** Working data follows **
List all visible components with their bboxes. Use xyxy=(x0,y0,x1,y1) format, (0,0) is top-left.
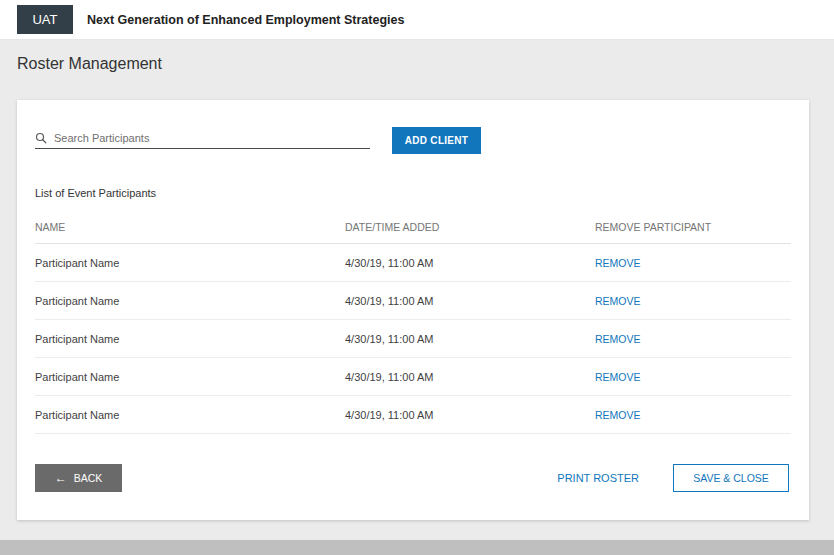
cell-datetime-added: 4/30/19, 11:00 AM xyxy=(345,295,595,307)
table-row: Participant Name 4/30/19, 11:00 AM REMOV… xyxy=(35,320,791,358)
cell-participant-name: Participant Name xyxy=(35,257,345,269)
column-header-datetime-added: DATE/TIME ADDED xyxy=(345,221,595,233)
column-header-name: NAME xyxy=(35,221,345,233)
remove-link[interactable]: REMOVE xyxy=(595,257,641,269)
search-participants-input[interactable] xyxy=(54,132,370,144)
participants-table: NAME DATE/TIME ADDED REMOVE PARTICIPANT … xyxy=(35,211,791,434)
table-row: Participant Name 4/30/19, 11:00 AM REMOV… xyxy=(35,282,791,320)
remove-link[interactable]: REMOVE xyxy=(595,295,641,307)
app-title: Next Generation of Enhanced Employment S… xyxy=(87,13,404,27)
remove-link[interactable]: REMOVE xyxy=(595,409,641,421)
cell-participant-name: Participant Name xyxy=(35,295,345,307)
back-button-label: BACK xyxy=(74,472,103,484)
cell-datetime-added: 4/30/19, 11:00 AM xyxy=(345,409,595,421)
roster-card: ADD CLIENT List of Event Participants NA… xyxy=(17,100,809,520)
cell-participant-name: Participant Name xyxy=(35,371,345,383)
uat-environment-badge: UAT xyxy=(17,5,73,34)
back-button[interactable]: ← BACK xyxy=(35,464,122,492)
search-row: ADD CLIENT xyxy=(35,127,791,154)
cell-participant-name: Participant Name xyxy=(35,333,345,345)
table-row: Participant Name 4/30/19, 11:00 AM REMOV… xyxy=(35,396,791,434)
search-field[interactable] xyxy=(35,132,370,149)
search-icon xyxy=(35,132,47,144)
cell-datetime-added: 4/30/19, 11:00 AM xyxy=(345,371,595,383)
column-header-remove-participant: REMOVE PARTICIPANT xyxy=(595,221,791,233)
remove-link[interactable]: REMOVE xyxy=(595,371,641,383)
card-footer: ← BACK PRINT ROSTER SAVE & CLOSE xyxy=(35,464,791,492)
roster-management-page: UAT Next Generation of Enhanced Employme… xyxy=(0,0,834,555)
cell-datetime-added: 4/30/19, 11:00 AM xyxy=(345,257,595,269)
table-row: Participant Name 4/30/19, 11:00 AM REMOV… xyxy=(35,358,791,396)
table-header-row: NAME DATE/TIME ADDED REMOVE PARTICIPANT xyxy=(35,211,791,244)
remove-link[interactable]: REMOVE xyxy=(595,333,641,345)
add-client-button[interactable]: ADD CLIENT xyxy=(392,127,481,154)
page-title: Roster Management xyxy=(17,55,162,73)
cell-participant-name: Participant Name xyxy=(35,409,345,421)
table-row: Participant Name 4/30/19, 11:00 AM REMOV… xyxy=(35,244,791,282)
top-bar: UAT Next Generation of Enhanced Employme… xyxy=(0,0,834,40)
bottom-strip xyxy=(0,540,834,555)
cell-datetime-added: 4/30/19, 11:00 AM xyxy=(345,333,595,345)
print-roster-link[interactable]: PRINT ROSTER xyxy=(557,472,639,484)
save-close-button[interactable]: SAVE & CLOSE xyxy=(673,464,789,492)
footer-actions: PRINT ROSTER SAVE & CLOSE xyxy=(557,464,791,492)
back-arrow-icon: ← xyxy=(55,472,67,484)
list-caption: List of Event Participants xyxy=(35,187,791,199)
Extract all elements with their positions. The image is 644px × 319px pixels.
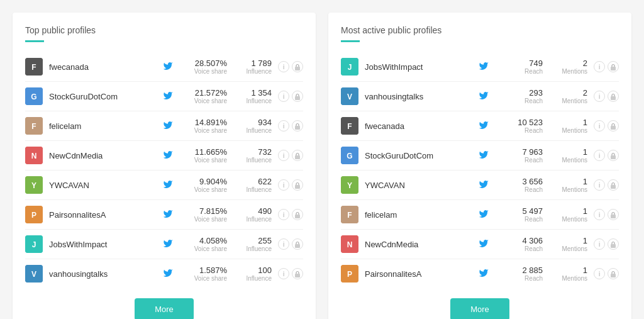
profile-name-right-ywcavan: YWCAVAN: [365, 181, 479, 190]
lock-icon-jobswithimpact[interactable]: [292, 238, 303, 250]
influence-label: Influence: [246, 68, 272, 75]
influence-value: 1 354: [251, 88, 272, 98]
lock-icon-pairsonnalitesa[interactable]: [292, 209, 303, 220]
lock-icon-ywcavan[interactable]: [292, 179, 303, 191]
lock-icon-right-jobswithimpact[interactable]: [608, 61, 619, 72]
info-icon-ywcavan[interactable]: i: [278, 179, 289, 191]
left-profile-row: G StockGuruDotCom 21.572% Voice share 1 …: [25, 82, 303, 111]
left-panel-title: Top public profiles: [25, 25, 303, 35]
svg-rect-44: [611, 244, 616, 248]
twitter-icon-right-fwecanada: [479, 120, 489, 132]
left-profile-row: N NewCdnMedia 11.665% Voice share 732 In…: [25, 141, 303, 171]
left-more-button[interactable]: More: [135, 298, 194, 319]
svg-rect-11: [295, 155, 300, 159]
info-icon-right-ywcavan[interactable]: i: [594, 179, 605, 191]
info-icon-fwecanada[interactable]: i: [278, 61, 289, 72]
right-more-button[interactable]: More: [450, 298, 509, 319]
row-actions-fwecanada: i: [278, 61, 303, 72]
avatar-jobswithimpact: J: [25, 235, 43, 253]
influence-value: 622: [258, 177, 272, 186]
right-profile-row: F fwecanada 10 523 Reach 1 Mentions i: [341, 111, 619, 141]
profile-name-right-fwecanada: fwecanada: [365, 121, 479, 131]
reach-label: Reach: [525, 157, 543, 164]
svg-text:V: V: [347, 92, 352, 101]
info-icon-jobswithimpact[interactable]: i: [278, 238, 289, 250]
voice-share-label: Voice share: [194, 186, 227, 193]
mentions-label: Mentions: [562, 127, 587, 134]
voice-share-stats-fwecanada: 28.507% Voice share: [183, 59, 227, 75]
voice-share-label: Voice share: [194, 216, 227, 223]
info-icon-right-pairsonnalitesa[interactable]: i: [594, 268, 605, 279]
info-icon-right-newcdnmedia[interactable]: i: [594, 238, 605, 250]
info-icon-right-vanhousingtalks[interactable]: i: [594, 91, 605, 102]
left-profiles-list: F fwecanada 28.507% Voice share 1 789 In…: [25, 52, 303, 288]
mentions-label: Mentions: [562, 216, 587, 223]
mentions-stats-felicelam: 1 Mentions: [553, 206, 587, 223]
lock-icon-right-newcdnmedia[interactable]: [608, 238, 619, 250]
mentions-value: 1: [583, 206, 587, 216]
voice-share-value: 21.572%: [195, 88, 227, 98]
lock-icon-right-pairsonnalitesa[interactable]: [608, 268, 619, 279]
voice-share-stats-ywcavan: 9.904% Voice share: [183, 177, 227, 193]
info-icon-right-stockgurudotcom[interactable]: i: [594, 150, 605, 161]
lock-icon-right-fwecanada[interactable]: [608, 120, 619, 132]
twitter-icon-right-jobswithimpact: [479, 61, 489, 73]
profile-name-vanhousingtalks: vanhousingtalks: [49, 269, 163, 279]
lock-icon-stockgurudotcom[interactable]: [292, 91, 303, 102]
row-actions-pairsonnalitesa: i: [278, 209, 303, 220]
profile-name-right-felicelam: felicelam: [365, 210, 479, 220]
lock-icon-right-vanhousingtalks[interactable]: [608, 91, 619, 102]
lock-icon-fwecanada[interactable]: [292, 61, 303, 72]
main-container: Top public profiles F fwecanada 28.507% …: [13, 13, 631, 319]
avatar-felicelam: F: [341, 206, 358, 223]
mentions-value: 1: [583, 147, 587, 157]
row-actions-right-felicelam: i: [594, 209, 619, 220]
influence-label: Influence: [246, 216, 272, 223]
avatar-ywcavan: Y: [341, 176, 358, 194]
voice-share-value: 4.058%: [199, 236, 227, 245]
row-actions-right-pairsonnalitesa: i: [594, 268, 619, 279]
left-panel: Top public profiles F fwecanada 28.507% …: [13, 13, 316, 319]
info-icon-right-jobswithimpact[interactable]: i: [594, 61, 605, 72]
lock-icon-newcdnmedia[interactable]: [292, 150, 303, 161]
voice-share-stats-vanhousingtalks: 1.587% Voice share: [183, 266, 227, 282]
info-icon-newcdnmedia[interactable]: i: [278, 150, 289, 161]
svg-rect-17: [295, 215, 300, 218]
info-icon-stockgurudotcom[interactable]: i: [278, 91, 289, 102]
info-icon-felicelam[interactable]: i: [278, 120, 289, 132]
svg-text:P: P: [347, 270, 352, 279]
influence-label: Influence: [246, 157, 272, 164]
svg-rect-32: [611, 126, 616, 130]
info-icon-pairsonnalitesa[interactable]: i: [278, 209, 289, 220]
info-icon-right-fwecanada[interactable]: i: [594, 120, 605, 132]
avatar-vanhousingtalks: V: [25, 265, 43, 283]
reach-stats-newcdnmedia: 4 306 Reach: [499, 236, 543, 252]
lock-icon-felicelam[interactable]: [292, 120, 303, 132]
influence-value: 490: [258, 206, 272, 216]
info-icon-vanhousingtalks[interactable]: i: [278, 268, 289, 279]
right-profile-row: G StockGuruDotCom 7 963 Reach 1 Mentions…: [341, 141, 619, 171]
mentions-value: 2: [583, 59, 587, 68]
lock-icon-right-felicelam[interactable]: [608, 209, 619, 220]
lock-icon-vanhousingtalks[interactable]: [292, 268, 303, 279]
profile-name-felicelam: felicelam: [49, 121, 163, 131]
mentions-stats-fwecanada: 1 Mentions: [553, 118, 587, 134]
row-actions-right-vanhousingtalks: i: [594, 91, 619, 102]
right-profile-row: J JobsWithImpact 749 Reach 2 Mentions i: [341, 52, 619, 82]
twitter-icon-right-stockgurudotcom: [479, 150, 489, 162]
voice-share-stats-felicelam: 14.891% Voice share: [183, 118, 227, 134]
voice-share-stats-stockgurudotcom: 21.572% Voice share: [183, 88, 227, 104]
voice-share-label: Voice share: [194, 127, 227, 134]
reach-value: 5 497: [522, 206, 543, 216]
svg-rect-41: [611, 215, 616, 218]
influence-label: Influence: [246, 245, 272, 252]
lock-icon-right-stockgurudotcom[interactable]: [608, 150, 619, 161]
info-icon-right-felicelam[interactable]: i: [594, 209, 605, 220]
influence-stats-ywcavan: 622 Influence: [237, 177, 272, 193]
mentions-label: Mentions: [562, 275, 587, 282]
influence-value: 732: [258, 147, 272, 157]
row-actions-right-ywcavan: i: [594, 179, 619, 191]
voice-share-value: 14.891%: [195, 118, 227, 127]
avatar-fwecanada: F: [341, 117, 358, 135]
lock-icon-right-ywcavan[interactable]: [608, 179, 619, 191]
** End of Working data **
# Problem
All the lines that hold the word "PRINT" must appear in the answer, copied from the records.

# Your response
card-footer: ← BACK PRINT ROSTER SAVE & CLOSE xyxy=(35,464,791,492)
print-roster-link[interactable]: PRINT ROSTER xyxy=(557,472,639,484)
footer-actions: PRINT ROSTER SAVE & CLOSE xyxy=(557,464,791,492)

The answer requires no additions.